Some garment makers said that Brazil might not need to impose safeguard quotas on Chinese imports because local textile and clothing makers are already protected by import tariffs. Cotton yarn entering Brazil faces a 14 percent tariff, filament yarn carries a 16 percent tariff, textiles tariffs run to 18 percent and foreign-made apparel pays a 20 percent tariff. Overall applied tariffs on apparel and textiles average 17.2 percent, compared with 10.4 percent for all classes of merchandise.
This story first appeared in the December 21, 2004 issue of WWD. Subscribe Today.
Those tariffs are roughly comparable to the levels imposed by the U.S. on imported textiles and apparel.

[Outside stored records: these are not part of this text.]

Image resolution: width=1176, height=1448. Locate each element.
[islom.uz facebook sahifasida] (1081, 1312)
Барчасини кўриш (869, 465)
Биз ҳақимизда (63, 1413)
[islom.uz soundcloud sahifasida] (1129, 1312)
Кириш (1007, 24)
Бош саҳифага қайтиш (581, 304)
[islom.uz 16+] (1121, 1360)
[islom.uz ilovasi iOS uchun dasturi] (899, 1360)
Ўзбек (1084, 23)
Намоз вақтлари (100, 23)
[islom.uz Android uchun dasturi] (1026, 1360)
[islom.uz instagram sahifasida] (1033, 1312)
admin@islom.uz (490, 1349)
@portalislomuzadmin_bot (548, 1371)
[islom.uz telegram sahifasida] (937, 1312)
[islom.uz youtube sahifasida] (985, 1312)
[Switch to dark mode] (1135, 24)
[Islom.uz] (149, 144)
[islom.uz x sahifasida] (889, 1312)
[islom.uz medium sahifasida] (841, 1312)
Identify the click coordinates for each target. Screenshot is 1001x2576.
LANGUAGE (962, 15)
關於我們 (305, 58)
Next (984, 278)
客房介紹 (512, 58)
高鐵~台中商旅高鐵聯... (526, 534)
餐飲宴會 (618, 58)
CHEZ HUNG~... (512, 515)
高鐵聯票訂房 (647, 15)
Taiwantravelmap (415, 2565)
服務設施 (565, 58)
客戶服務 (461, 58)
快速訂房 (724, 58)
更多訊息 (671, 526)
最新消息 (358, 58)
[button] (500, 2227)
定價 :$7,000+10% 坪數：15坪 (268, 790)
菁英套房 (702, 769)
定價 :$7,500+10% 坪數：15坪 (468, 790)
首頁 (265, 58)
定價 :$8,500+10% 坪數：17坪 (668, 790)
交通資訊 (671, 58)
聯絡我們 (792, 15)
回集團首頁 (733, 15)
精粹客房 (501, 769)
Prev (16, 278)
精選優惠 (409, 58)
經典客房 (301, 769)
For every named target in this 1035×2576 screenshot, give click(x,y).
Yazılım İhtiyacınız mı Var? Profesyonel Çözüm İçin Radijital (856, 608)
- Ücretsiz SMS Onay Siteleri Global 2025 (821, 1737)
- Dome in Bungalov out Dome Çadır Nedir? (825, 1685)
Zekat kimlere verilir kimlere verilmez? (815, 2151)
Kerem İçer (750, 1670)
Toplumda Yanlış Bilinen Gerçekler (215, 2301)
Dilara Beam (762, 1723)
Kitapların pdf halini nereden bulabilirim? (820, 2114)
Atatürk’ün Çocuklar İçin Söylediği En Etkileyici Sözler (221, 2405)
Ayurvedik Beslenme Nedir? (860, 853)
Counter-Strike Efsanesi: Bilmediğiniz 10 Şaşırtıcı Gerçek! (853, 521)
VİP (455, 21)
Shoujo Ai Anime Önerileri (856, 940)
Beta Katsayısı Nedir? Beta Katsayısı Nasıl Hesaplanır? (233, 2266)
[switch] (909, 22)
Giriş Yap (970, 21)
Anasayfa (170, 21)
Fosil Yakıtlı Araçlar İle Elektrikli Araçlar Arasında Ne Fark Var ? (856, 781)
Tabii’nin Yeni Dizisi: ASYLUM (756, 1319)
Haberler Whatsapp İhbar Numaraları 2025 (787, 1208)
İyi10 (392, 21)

While U.S. manufacturers have fretted over further job losses after quotas are lifted, even with tariffs, Mosca was more confident about Brazil’s chances.
“Brazil’s labor costs are much cheaper than U.S. labor costs,” he said. “Also, Brazil has, in some cases, such as in knitwear-making textiles and clothing machines, more modern machinery than the U.S.”
Fernando Costa, international trade manager of Zoomp, one of Brazil’s most prestigious denim makers, said: “Brazilian garment import tariffs could be sufficient to protect Brazilian apparel from Chinese imports beginning in January of 2005. Because of such tariffs, Brazil might not need to impose quotas on Chinese apparel.”
Brazil’s tariff levels have been criticized by the WTO. In a recent report, the global trade body said tariffs “hinder the access of domestic consumers and producers to some of the world’s most competitive products.”
Other executives were less optimistic about Brazil’s ability to compete with Chinese garment imports without quotas.
“Brazilian apparel makers need, as of January 2005, to be better prepared for increased competition from imports, be they from China, a low-cost apparel producer, or elsewhere, by continuing to perfect their products and operations,” said Graça Cabral, an organizer for the São Paulo Fashion Week, the biggest such event in Latin America.
Costa of Zoomp said of the end of the quota regime, “Their abolition will make it far easier for Zoomp and other Brazilian apparel makers to export product,” because other nations will not be able to use quotas to restrict the quantity of Brazil’s shipments.
Zoomp in 2003 shipped about $1.5 million worth of jeans and tops to 17 countries, plans to ship abroad $2.5 million worth of garments in 2004 and expects that number to reach $8 million in 2005. Currently, 35 percent of Zoomp’s exports go to Asia, 24 percent to the U.S. and 23 percent to Europe.